Al Masry Al Youm (Mohamed Azouz)
A bold statement from the new head of the SCA.
No one has been named to replace the previous and only minister to ever run the ministry, Zahi Hawass. Before the January uprising, the Supreme Council of Antiquities, which Hawass also headed, functioned as Egypt's highest antiquities body and stationed under the Ministry of Culture.
The current secretary general of the Supreme Council of Antiquities, Mohamed Abdel Maqsoud, supports abolishing the ministry and turning it into a council controlled by the cabinet.
"Antiquities do not need a minister. Egypt's antiquity sector's policies are regulated by the Law 117/1983, which grants it sovereignty," Abdel Maqsoud told Al-Masry Al-Youm.

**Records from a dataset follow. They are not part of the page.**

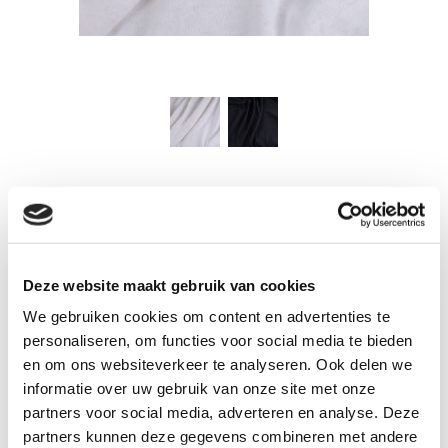
Halfzware single jersey van
biokatoen en hennep
ET_H194
De samenstelling biokatoen/hennep is
Deze website maakt gebruik van cookies
hetzelfde als bij de hiervoor genoemde
We gebruiken cookies om content en advertenties te
stof (ET_H180) maar met zijn gewicht
personaliseren, om functies voor social media te bieden
van 200 gram/m2 is deze single jersey
en om ons websiteverkeer te analyseren. Ook delen we
net iets zwaarder, je zou kunnen zeggen
informatie over uw gebruik van onze site met onze
iets luxueuzer. Deze stof is er in het
partners voor social media, adverteren en analyse. Deze
gebroken wit en in het zwart.
partners kunnen deze gegevens combineren met andere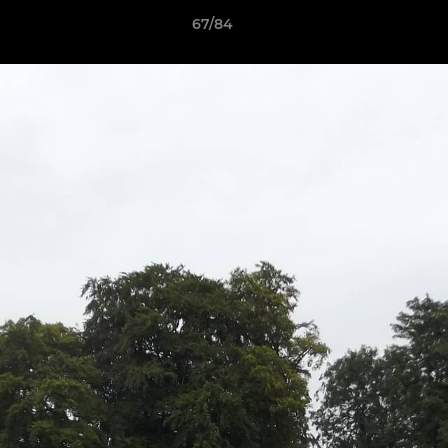
67/84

He explained that the antiquities sector funds itself independently and does not need government allocations, noting that its revenue covers expenditures.
Youm 7 (Wael El-Samari)
Thanks to Briam Alm for this link.
Egypt’s Ministry of State for Antiquities Affairs was not listed in the details of this week’s cabinet reshuffle. Apparently, its absence is explained by a contradiction between the ministry’s formation and the existing antiquities law.
In a surprising revelation, Egyptian law regarding the protection of antiquities does not recognize the Ministry of State for Antiquities Affairs. The law still stipulates that all decisions taken are the responsibility of the Minister of Culture, not the Minister of Antiquities.
Thus, technically, all decisions made by former Antiquities Minister Zahi Hawass are null and void.
New York Times (Kate Taylor)
Egypt’s antiquities department has been downgraded from a ministry to a cabinet-affiliated office, according to the Los Angeles Times, which cited an Egyptian cabinet spokesman Thursday. The announcement came after a new Cabinet was sworn in that did not include an antiquities minister. Egypt’s antiquities agency had been elevated to a ministry by the former president, Hosni Mubarak, in the last days of his rule; previously it had been under the Ministry of Culture. It still remained unclear, however, who the government intends to appoint to run the office. Last Sunday, officials said the prime minister, Essam Sharaf, planned to replace Zahi Hawass, the longtime antiquities chief, as part of a cabinet reshuffling aimed at appeasing protesters.